Mekanın insan düşüncesinde çağrışımları, mimarlığı çeşitli noktalarda felsefe ve eleştirel düşünce ile kesiştirmektedir.
Bu kesişim noktalarından yola çıkarak bir bina yapılamaz. Ancak mimarlığa ve insan yaşamına dair belli süreklilikler geliştirmek söz konusudur. Binalar ise, ancak belli göndermeler zinciri ile bu düşünsel devinime bağlanabilir.
Mimarlığın, insanın ruhsal dünyası ile kimi noktalarda yan yana gelebileceği, mimarlık tarihine şöyle bir göz atmakla bile görülebilir. Kabaca, barınma işlevinin ötesinde varolması, hiç de o kadar güç değildir.
Böyle bir varoluş kesitini, mimarlığın başka başka noktalarında yakalamak söz konusu olabilir. Doğrudan bir tarih okuması yapmak ise pek mümkün gözükmemektedir. Çünkü, tarihin kendi süreklilik kopuş dinamiği içinde, doğrudan bir eğilimle örtüşmemektedir. Rastlantısaldır. Ya da mimarlık tarihini, mimarinin oluşturduğu bilinçlilik anlarına yakıştırarak yeniden değerlendirmek, zorlama kaçabilir. Ancak mimarlığın, daha doğrusu mekanın, donatıldığı işlevlerin basit bir toplamı olmaktan öteye geçerek, kullanıcısıyla diyaloga giren bir metin haline dönüşmesi olanaklıdır.
Bazı durumlarda, bu rastlantı, başlı başına tasarlanmış olabilmektedir. Başka bir deyişle, mimarlık, klasik şemalarını aşarak, bütüncül bir imge etrafında üretilebilir. Üretilmiştir de. Örneklerden, çok da meşhur olmamakla birlikte, ilginç bir tanesi Kanarya Adaları’ndadır.
Bir diğer tartışma konusu Tindaya Dağı'nın mimari bir ürün sayılıp sayılamayacağıdır. Tindaya Dağı, hiç bir malzeme kullanılmadan gerçekleştirilmiş bir projedir. Proje temel düşüncesi dağın içine ışık ve mekan sokmaktır. Yani varolan bir hacmi mekana dönüştürmek. Eduardo Chillida bu işi dağdan tek bir taş bile dışarı taşımadan yapmayı hedeflemiş.
Mekan, çok büyük görünse de toplam hacmin yalnızca %0.3'nü kaplıyor. Üç bölmeden söz edilebilir. Merkez oda, yatay geçit ve dikey geçit. Ziyaretçiler heykele yatay geçitten giriyorlar. Merkez odaya bağlanan dikey geçitten ise ay ve güneş görülebiliyor.

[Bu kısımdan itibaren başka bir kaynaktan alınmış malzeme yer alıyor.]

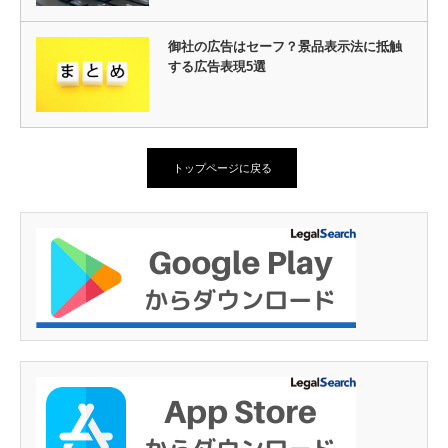
御社の広告はセーフ？景品表示法に抵触
する広告表現5選
トップページに戻る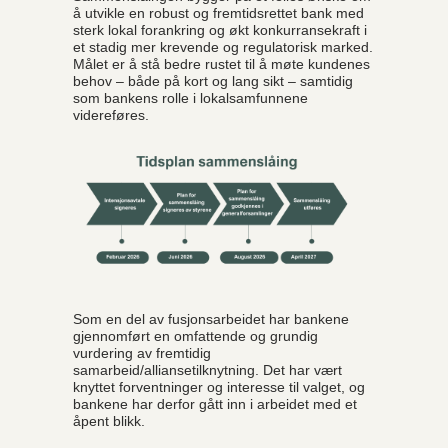
å utvikle en robust og fremtidsrettet bank med
sterk lokal forankring og økt konkurransekraft i
et stadig mer krevende og regulatorisk marked.
Målet er å stå bedre rustet til å møte kundenes
behov – både på kort og lang sikt – samtidig
som bankens rolle i lokalsamfunnene
videreføres.
Som en del av fusjonsarbeidet har bankene
gjennomført en omfattende og grundig
vurdering av fremtidig
samarbeid/alliansetilknytning. Det har vært
knyttet forventninger og interesse til valget, og
bankene har derfor gått inn i arbeidet med et
åpent blikk.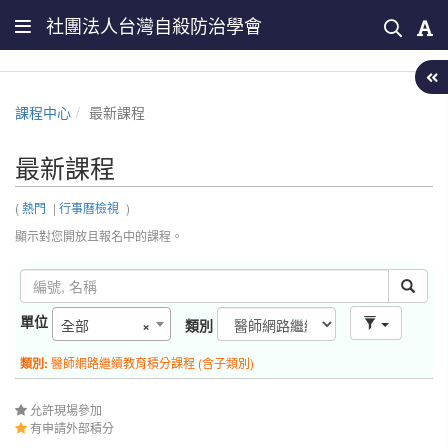
社團法人台灣自殺防治學會
課程中心
最新課程
最新課程
(
熱門
|
行事曆檢視
)
顯示對您開放且報名中的課程。
單位
全部
×
類別
類別:
醫師網路繼續教育積分課程 (含子類別)
允許現場參加
有申請外部積分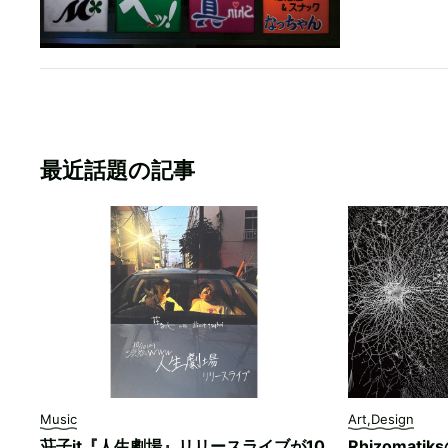
最近話題の記事
Music
Art,Design
荘子it『人生劇場』リリースライブが10
Rhizomati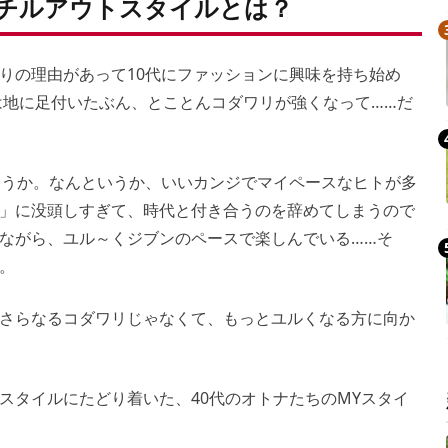
のチルアウトスタイルとは？
りの理由があって10代にファッションに興味を持ち始め
には地に足付いたぶん、とことんコダワリが強くなって……だ
ょうか。なんというか、いいカンジでマイペースなヒトが多
」に没頭しすぎて、時代と付き合うのを辞めてしまうので
ながら、ユル～くジブンのペースで楽しんでいる……そ
。
さらなるコダワリじゃなくて、もっとユルくなる方に向か
スタイルにたどり着いた、40代のオトナたちのMYスタイ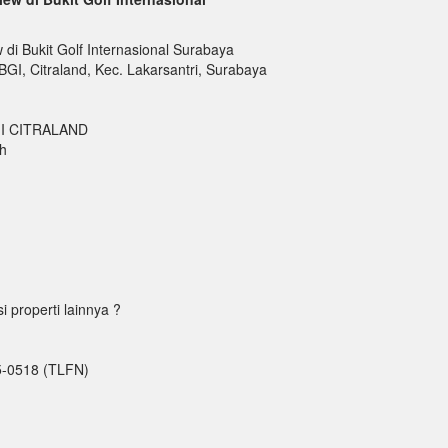
 di Bukit Golf Internasional Surabaya
 BGI, Citraland, Kec. Lakarsantri, Surabaya
I CITRALAND
ah
properti lainnya ?
5-0518 (TLFN)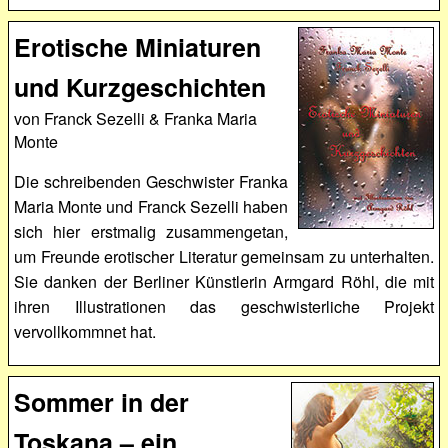
Erotische Miniaturen
und Kurzgeschichten
von Franck Sezelli & Franka Maria
Monte
Die schreibenden Geschwister Franka
Maria Monte und Franck Sezelli haben
sich hier erstmalig zusammengetan,
um Freunde erotischer Literatur gemeinsam zu unterhalten.
Sie danken der Berliner Künstlerin Armgard Röhl, die mit
ihren Illustrationen das geschwisterliche Projekt
vervollkommnet hat.
Sommer in der
Toskana – ein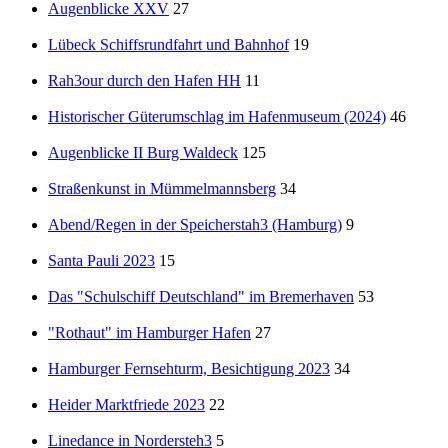
Augenblicke XXV
27
Lübeck Schiffsrundfahrt und Bahnhof
19
Rah3our durch den Hafen HH
11
Historischer Güterumschlag im Hafenmuseum (2024)
46
Augenblicke II Burg Waldeck
125
Straßenkunst in Mümmelmannsberg
34
Abend/Regen in der Speicherstah3 (Hamburg)
9
Santa Pauli 2023
15
Das "Schulschiff Deutschland" im Bremerhaven
53
"Rothaut" im Hamburger Hafen
27
Hamburger Fernsehturm, Besichtigung 2023
34
Heider Marktfriede 2023
22
Linedance in Nordersteh3
5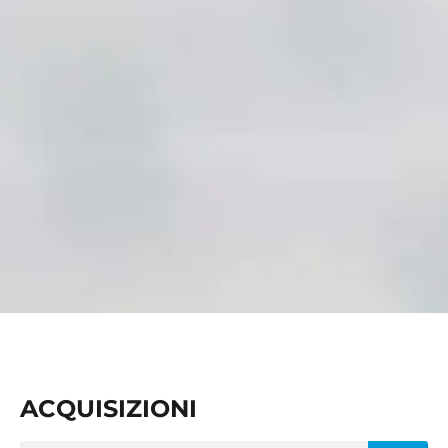
ACQUISIZIONI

Kanarya adalarında kutsal sayılan bir dağ olan Tindaya'nın içinde dışarıdan fark edilmeyen bir mekan yerleştirilmiş durumda. Ancak içeriden güneş ışığını ve ay ışığını görebilecekler.

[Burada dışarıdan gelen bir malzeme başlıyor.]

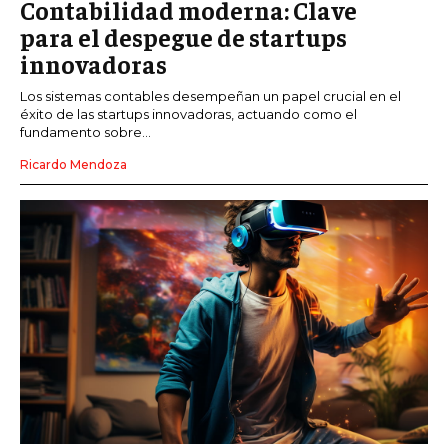
Contabilidad moderna: Clave
para el despegue de startups
innovadoras
Los sistemas contables desempeñan un papel crucial en el
éxito de las startups innovadoras, actuando como el
fundamento sobre...
Ricardo Mendoza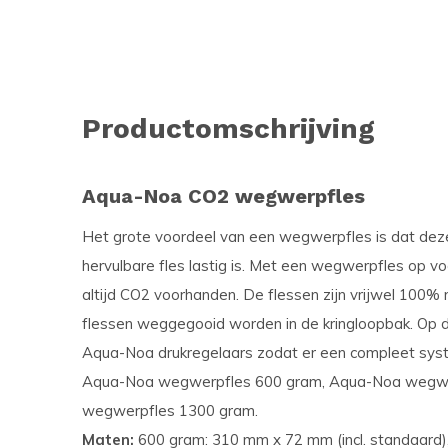
Productomschrijving
Aqua-Noa CO2 wegwerpfles
Het grote voordeel van een wegwerpfles is dat deze
hervulbare fles lastig is. Met een wegwerpfles op voo
altijd CO2 voorhanden. De flessen zijn vrijwel 100%
flessen weggegooid worden in de kringloopbak. O
Aqua-Noa drukregelaars zodat er een compleet sys
Aqua-Noa wegwerpfles 600 gram, Aqua-Noa wegwe
wegwerpfles 1300 gram.
Maten:
600 gram: 310 mm x 72 mm (incl. standaard)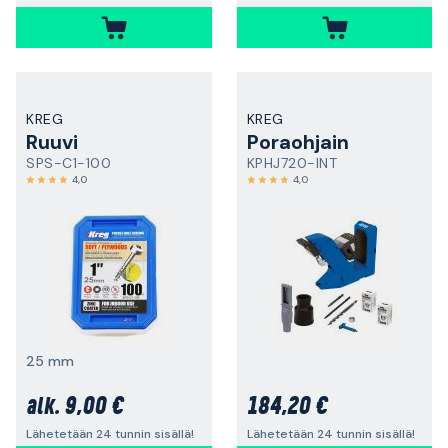
KREG
KREG
Ruuvi
Poraohjain
SPS-C1-100
KPHJ720-INT
4,0
4,0
25 mm
9,00 €
184,20 €
alk.
Lähetetään 24 tunnin sisällä!
Lähetetään 24 tunnin sisällä!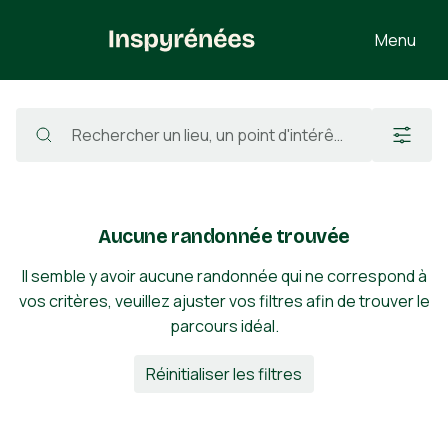
Menu
Randonnées
/
France
/
Hautes-Pyrénées
/
Ger
/
Puig Pedró de la Tossa
Aucune randonnée trouvée
Il semble y avoir aucune randonnée qui ne correspond à
vos critères, veuillez ajuster vos filtres afin de trouver le
parcours idéal.
Réinitialiser les filtres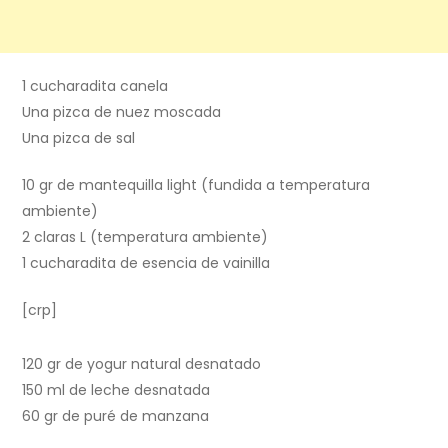
1 cucharadita canela
Una pizca de nuez moscada
Una pizca de sal
10 gr de mantequilla light (fundida a temperatura
ambiente)
2 claras L (temperatura ambiente)
1 cucharadita de esencia de vainilla
[crp]
120 gr de yogur natural desnatado
150 ml de leche desnatada
60 gr de puré de manzana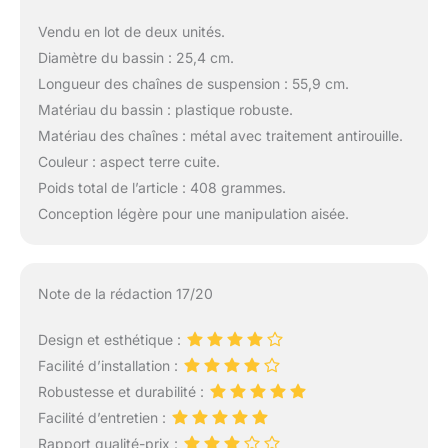
Vendu en lot de deux unités.
Diamètre du bassin : 25,4 cm.
Longueur des chaînes de suspension : 55,9 cm.
Matériau du bassin : plastique robuste.
Matériau des chaînes : métal avec traitement antirouille.
Couleur : aspect terre cuite.
Poids total de l’article : 408 grammes.
Conception légère pour une manipulation aisée.
Note de la rédaction 17/20
Design et esthétique :
Facilité d’installation :
Robustesse et durabilité :
Facilité d’entretien :
Rapport qualité-prix :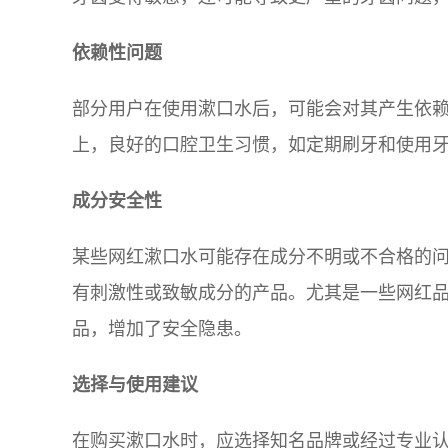
依赖性问题
部分用户在使用漱口水后，可能会对其产生依
上，良好的口腔卫生习惯，如定期刷牙和使用
成分安全性
某些网红漱口水可能存在成分不明或不合格的
有刺激性或致敏成分的产品。尤其是一些网红
品，增加了安全隐患。
选择与使用建议
在购买漱口水时，应选择知名品牌或经过专业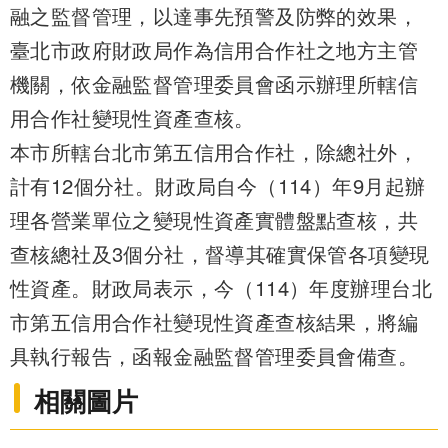
融之監督管理，以達事先預警及防弊的效果，
臺北市政府財政局作為信用合作社之地方主管
機關，依金融監督管理委員會函示辦理所轄信
用合作社變現性資產查核。
本市所轄台北市第五信用合作社，除總社外，
計有12個分社。財政局自今（114）年9月起辦
理各營業單位之變現性資產實體盤點查核，共
查核總社及3個分社，督導其確實保管各項變現
性資產。財政局表示，今（114）年度辦理台北
市第五信用合作社變現性資產查核結果，將編
具執行報告，函報金融監督管理委員會備查。
相關圖片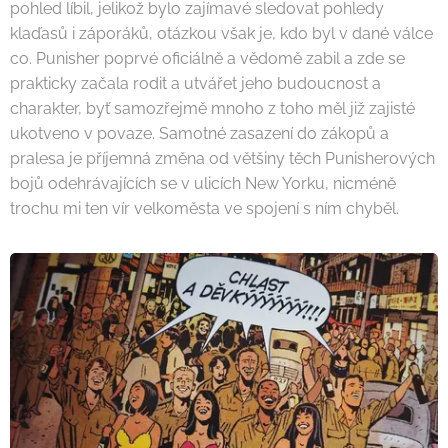
pohled líbil, jelikož bylo zajímavé sledovat pohledy
klaďasů i záporáků, otázkou však je, kdo byl v dané válce
co. Punisher poprvé oficiálně a vědomě zabil a zde se
prakticky začala rodit a utvářet jeho budoucnost a
charakter, byť samozřejmě mnoho z toho měl již zajisté
ukotveno v povaze. Samotné zasazení do zákopů a
pralesa je příjemná změna od většiny těch Punisherových
bojů odehrávajících se v ulicích New Yorku, nicméně
trochu mi ten vír velkoměsta ve spojení s ním chyběl.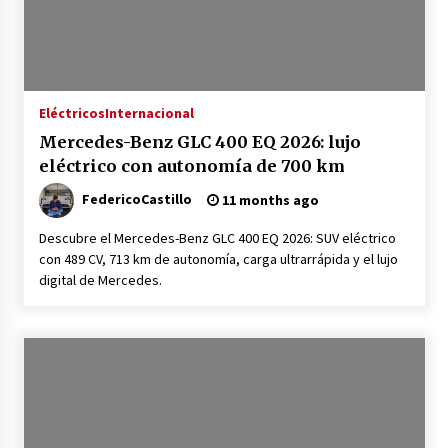
Eléctricos
Internacional
Mercedes-Benz GLC 400 EQ 2026: lujo
eléctrico con autonomía de 700 km
FedericoCastillo
11 months ago
Descubre el Mercedes-Benz GLC 400 EQ 2026: SUV eléctrico
con 489 CV, 713 km de autonomía, carga ultrarrápida y el lujo
digital de Mercedes.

Bir dağın içinde olmak düşüncesi, dahası dağın içinden ufku ve gökyüzünü görebilmek başlı başına sınırları zorlayıcı. Dağ, simgesel olarak bir doluluk ve aşılamamazlık ifade ederken şimdi içine insanın girmesi ve aynı yerden gökyüzünü ve denizi görmesini dahası onlarla baş başa kalması için bir fırsat sunuyor. Mekan, belki de en olmaması gereken yerde. Boşluk, doluluğun içine sızmış durumda. Chillida, bunun her renkten her ırktan tüm insanlar için bir hoşgörü heykeli olduğunu belirtiyor. Tindaya dağı'nın içi herhangi bir mekan olmanın ötesindedir. İçeride sadece güneş ve ay vardır; ve sadece deniz ve gökyüzü. Tüm fazlalıklardan arındırılmıştır. İçeride kimsenin bir diğerinden farkı kalmayacaktır. Mekanın oluşturduğu ruhsallık dışında her tür özelliğinden uzaklaşır insan. Kazılmış bir taşın içinde, hayat için sadece gerçekten "önemli" şeylerle baş başadır. Dağın içine yerleştirilmiş mekan, ruhun yeniden canlandırılmasıdır.
Chillida'nın benzer temayı daha küçük ölçeklerde işlemiş olduğu ve aynı zaman-dışılığın hissedilebileceğinden bahsedilebilir. Zamanın ötesinde insanın özünün varlığı üzerine bir tartışma değil, başka çağda yaşamış bir insanın da aynı mekanda aynı hisleri yaşayacağı düşüncesidir önemli olan. Bu durum da Chillida'nın mekanını zaman-dışı yapmaktan çok tam da zaman-içi haline getiriyor.